2.2.1. A presente intenção recursória centra-se sobre o alegado erro de julgamento quanto ao enquadramento jurídico da causa em que terá incorrido a sentença sob escrutínio.
A mesma julgou procedente a presente execução de julgado [decisão arbitral de anulação de liquidações adicionais de 2009/2010 e 2011, retenção na fonte]. Em consequência e na parte, que ora releva, julgou procedente o pedido de juros indemnizatórios desde a data do pagamento indevido até à emissão da nota de crédito e julgou procedente o pedido de juros de mora desde a data limite do incumprimento espontâneo do julgado anulatório até à emissão da nota de crédito. Considerou, em síntese, o seguinte:
«No caso dos autos, a decisão transitou em julgado em 13.04.2015, data a partir da qual a AT dispunha de 30 dias para o seu cumprimento espontâneo, nos termos do n.º 3 do art.º 175.º do CPTA, o qual terminava em 26.05.2015. // Segundo o entendimento doutrinal, findo este prazo de 30 dias para a execução espontânea, sem que a AT tenha efetuado a devolução dos montantes indevidamente pagos, entrou em mora em relação ao atraso no cumprimento do julgado anulatório, mora que prolonga, coincidindo, a partir dessa data, com os juros indemnizatórios, até à emissão da nota de crédito. // Os juros de mora são cumuláveis com os juros indemnizatórios, no lapso de tempo referido, mas não incidem sobre estes. // Sobre esta questão já se pronunciou o TCAS no acórdão proferido no processo n.º 09163/15 de 18-02-2016 onde se estabeleceu que, «1) Nos termos do n.º 1, do artigo 43.º da LGT, «São devidos juros indemnizatórios quando se determine, em reclamação graciosa ou impugnação judicial, que houve erro imputável aos serviços de que resulte pagamento da dívida tributária em montante superior ao legalmente devido». // 2) O n.º 5 do artigo 43.º, introduzido pela Lei do Orçamento de Estado para 2012, corresponde a um regime excepcional, com evidente natureza sancionatória e compulsória, visando compelir a administração tributária a executar tempestivamente as decisões transitadas em julgado, o que é reclamado pelo direito à tutela judicial efectiva (art. 20.º, n.ºs 1 e 4, da CRP) que inclui o direito à execução (art. 2. º, n.º 1, do CPC). // 3) Estes juros de mora agravados são devidos relativamente ao período entre o termo do prazo de execução e a emissão da nota de crédito, pelo que é de concluir que, nos casos em que esteja em causa executar uma decisão e se trate de uma situação enquadrável no n.º 1, em que são devidos juros indemnizatórios, estes juros de mora serão cumuláveis com os indemnizatórios, pois estes são «contados desde a data do pagamento indevido do imposto até à data do processamento da respectiva nota de crédito, em que são incluídos. (art. 61.º, n.º5, do CPPT). » // Pelo exposto, podemos concluir que a inserção legal de que os juros de mora, nestas circunstâncias são pagos em dobro, deve ser entendida como uma medida sancionatória, imposta pelo legislador tributário, no atraso do cumprimento das decisões judiciais, por parte da administração».

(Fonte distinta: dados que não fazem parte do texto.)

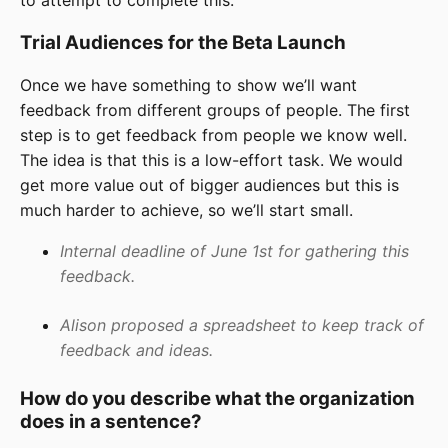
Trial Audiences for the Beta Launch
Once we have something to show we’ll want
feedback from different groups of people. The first
step is to get feedback from people we know well.
The idea is that this is a low-effort task. We would
get more value out of bigger audiences but this is
much harder to achieve, so we’ll start small.
Internal deadline of June 1st for gathering this
feedback.
Alison proposed a spreadsheet to keep track of
feedback and ideas.
How do you describe what the organization
does in a sentence?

2.2.2. A recorrente censura o veredicto que fez vencimento, assacando-lhe erro de julgamento quanto ao direito aplicável.
Apreciação. Não está em causa o cômputo do prazo em relação ao qual são devidos os juros de mora, nem o cômputo do prazo em relação ao qual são devidos os juros indemnizatórios. A questão colocada pelo presente recurso reside em saber se, no decurso do mesmo lapso temporal, os juros de mora e os juros indemnizatórios, que sejam devidos, são cumuláveis.
No caso de procedência, total ou parcial, de reclamações ou recursos administrativos, ou de processo judicial a favor do sujeito passivo, a Administração Tributária está obrigada à imediata e plena reconstituição da situação que existiria se não tivesse sido praticada a ilegalidade, compreendendo esta reconstituição «o pagamento de juros indemnizatórios, nos termos e condições previstos na lei» (artigo 100.º da LGT).
Relativamente ao período que medeia entre a data do termo do prazo de execução espontânea de decisão judicial transitada em julgado e a data da emissão da nota de crédito, quanto ao imposto que deveria ter sido restituído por tal decisão judicial transitada em julgado, «são devidos juros de mora a uma taxa equivalente ao dobro da taxa dos juros de mora definida na lei geral para as dívidas ao Estado e outras entidades públicas» (artigo 43.º, n.º 5, da LGT). Os juros indemnizatórios «são contados desde a data do pagamento indevido do imposto até à data do processamento da respectiva nota de crédito, em que são incluídos» (artigo 61.º, n.º 5, do CPPT)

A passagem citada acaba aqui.